───── Data for processing ─────

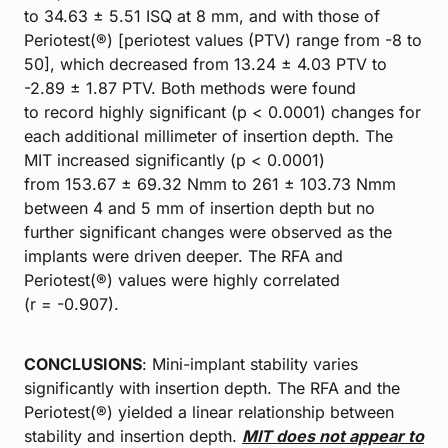
to 34.63 ± 5.51 ISQ at 8 mm, and with those of
Periotest(®) [periotest values (PTV) range from -8 to
50], which decreased from 13.24 ± 4.03 PTV to
-2.89 ± 1.87 PTV. Both methods were found
to record highly significant (p < 0.0001) changes for
each additional millimeter of insertion depth. The
MIT increased significantly (p < 0.0001)
from 153.67 ± 69.32 Nmm to 261 ± 103.73 Nmm
between 4 and 5 mm of insertion depth but no
further significant changes were observed as the
implants were driven deeper. The RFA and
Periotest(®) values were highly correlated
(r = -0.907).
CONCLUSIONS
: Mini-implant stability varies
significantly with insertion depth. The RFA and the
Periotest(®) yielded a linear relationship between
stability and insertion depth.
MIT does not appear to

─────

Keeping the pictures out, print the entries above exactly as written.

to 34.63 ± 5.51 ISQ at 8 mm, and with those of
Periotest(®) [periotest values (PTV) range from -8 to
50], which decreased from 13.24 ± 4.03 PTV to
-2.89 ± 1.87 PTV. Both methods were found
to record highly significant (p < 0.0001) changes for
each additional millimeter of insertion depth. The
MIT increased significantly (p < 0.0001)
from 153.67 ± 69.32 Nmm to 261 ± 103.73 Nmm
between 4 and 5 mm of insertion depth but no
further significant changes were observed as the
implants were driven deeper. The RFA and
Periotest(®) values were highly correlated
(r = -0.907).
CONCLUSIONS
: Mini-implant stability varies
significantly with insertion depth. The RFA and the
Periotest(®) yielded a linear relationship between
stability and insertion depth.
MIT does not appear to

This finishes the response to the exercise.